Rosario Castellanos, la poeta de alcances insospechados, vivió y murió en ruta viajera, han escrito Margarita Tapia y Luz Elena Zamudio, estudiosas de su obra.
Nació de viaje por la Ciudad de México el 25 de mayo de 1925. Creció en Comitán, Chiapas; volvió a la gran ciudad a estallar en su apabullante vida cultural, deambula por la Europa de la posguerra durante casi un año de estudios filosóficos y, a su vuelta, durante la década del 50, viaja por su Chiapas profundo, dando forma a la iniciativa del Instituto Nacional Indigenista. Conocerá Sudamérica como escritora invitada, tratará de adaptarse al midwest estadounidense como profesora invitada a finales de los 60, morirá cerca de las playas de Tel Aviv.

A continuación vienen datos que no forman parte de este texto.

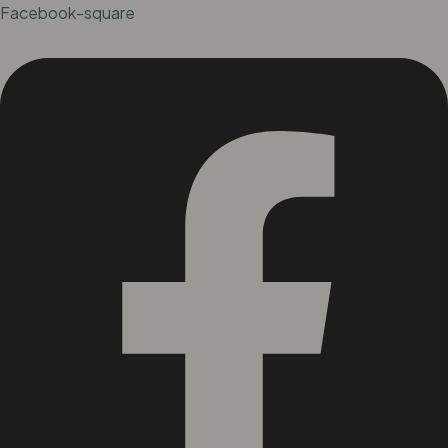
Facebook-square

Fue una escritora que no conoció declive, dice Aralia López González, exalumna suya y hoy profesora de la UAM Iztapalapa. María Luisa La China Mendoza, amiga y admiradora irredenta de la obra de Castellanos, la recuerda como una feria mexicana: “Contagiaba de su alboroto por la vida”, cuenta. Y así se lo llegó a confesar a su amiga y también poeta Dolores Castro, con quien compartió su juventud, y que hoy, a sus 92 años, sigue atesorando los episodios que vivió con la poeta y, al preguntarle cómo se imagina que pudiera ser Castellanos hoy, a los 90 años, no duda en suponer que sería una mujer triunfante, plena, completamente realizada en la literatura, y que por supuesto seguiría dando clases, trabajando en nuevos proyectos. “Ella siempre imponía el deber a su existencia”, Castro confiesa emocionada.
Su otro gran amigo, Raúl Ortiz y Ortiz, traductor invencible de la gran novela de Malcolm Lowry al español, enérgico confidente de la segunda parte de la vida de Castellanos, coincide. Si Rosario viviera hoy estaría apurada concluyendo otra novela, más cuentos, un artículo, su editorial semanal: “Ya hubiera tenido el tiempo que siempre necesitó para lamerse las heridas, que hubiera traducido en poesías más lacerantes que las que escribió la última parte de su vida”. Ella, piensa Ortz y Ortiz, finalmente formaría parte del Colegio Nacional, después de la mala jugada que le hizo en su momento el doctor Ignacio Chávez (al ponderar a su yerno Jaime García Terrés sobre las cualidades de Castellanos), seguirían viendo películas juntos, ahora ya en casa, y no dejarían de comer papadzules, que tanto le gustaban a la poeta.
Castellanos sigue vendiendo muchos libros, particularmente de su obra poética, “pero de su lectura no queda aún testimonio de que se le haya comprendido”, dirá más tajante Eduardo Mejía, quien a mediados de la década del 90 acompasó el nuevo aire que vivió la obra de Rosario después de que el subcomandante Marcos confesara en varias entrevistas que parte del proyecto armado del EZLN había surgido de la lectura de Balún Canán (1957, Premio Chiapas 1958), Ciudad Real (1960, Premio Xavier Villaurrutia 1961) y Oficio de tinieblas (1962, Premio Sor Juana Inés de la Cruz 1963).
Hoy se estudia a Castellanos exclusivamente en la academia, y se le tiene como un emblema culto, casi intocable, en Comitán, Chiapas (donde están por inaugurar un museo y centro de estudios en su honor). Su nombre, institucionalmente hablando, es sinónimo de la noble promoción de la lectura. Y a pesar de todo lo gris que pueda seguir atrayendo su efigie de cejas arqueadas, Dolores Castro la recordará siempre hecha un agasajo de carcajadas, y espera, piensa para sí en voz alta, que haya alcanzado la paz que tanto pretendió, de alguna u otra forma.